Nothing makes you question the nature of your inner life more than eight hours on a glorified bus with seat belts. The terror sets in the day before: am I interesting enough to sustain myself intellectually for almost an entire waking day, squeezed (in all likelihood) between a screaming child and an impossibly fat man, with only my iPod to separate myself from them socially? Will they attempt to speak to me? Will I feel compelled by British politeness to reply and so end up in a long conversation about the nuances of my upbringing somewhere along the M21? Will I cry?
The coach is an increasingly niche form of transport: the most recent reports by the Office for National Statistics found that many passengers are – for want of a better cliché – jumping ship. Trains are becoming the preferred method of public transport for those who previously hopped on the coach, although most of those who work choose to drive. If you’re travelling by coach these days, you’re most likely to be either very young or very old – between 17 and 20 or well into your retirement. This may be because these demographics have the least money (or, indeed, sense) at their disposal; but I prefer to see it as symptomatic of the undying optimism of kindly grandmothers and “the youth”.
Trains are and have always been segregated by class: Geordie legend has it that when Queen Victoria passed by Newcastle on the rail network, she requested that all the firstclass blinds be closed lest she catch a glimpse of the filthy waters of the Tyne and its filthier residents dwelling above. There is no class system on a National Express coach.

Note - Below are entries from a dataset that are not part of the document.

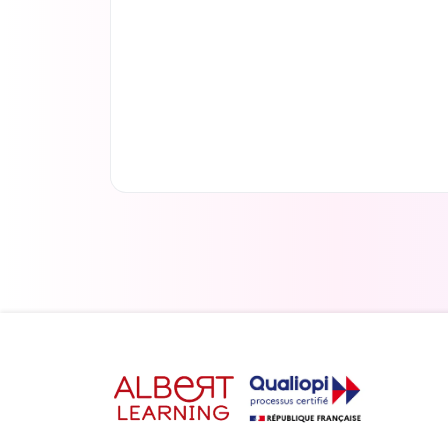
Weiterlesen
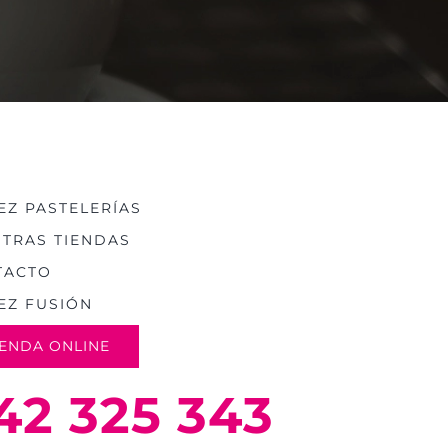
Z PASTELERÍAS
TRAS TIENDAS
TACTO
EZ FUSIÓN
IENDA ONLINE
42 325 343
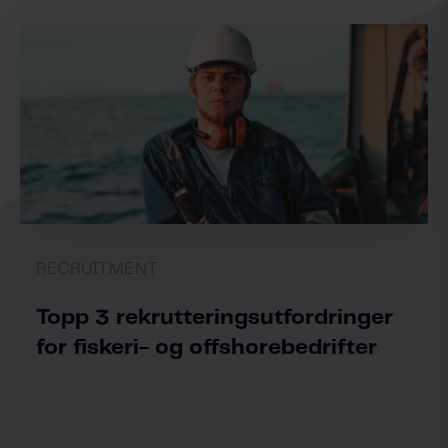
RECRUITMENT
Topp 3 rekrutteringsutfordringer
for fiskeri- og offshorebedrifter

Hurtling along the motorway, everyone has to follow the same treacherous choreography to visit the toilet.
If that’s not enough to tempt you into a slippery pleather seat, then consider that coaches are six times less polluting than an aircraft, four times cleaner than a car and twice as environmentally friendly as a train. They are also seven times safer than driving your own car and if you get through the journey from the south to the north of England in one piece and in the company of one other person, the trauma (and the subsequent “funny story”) will cement your relationship for life.
That’s without even factoring in what can happen if you carry on to Scotland.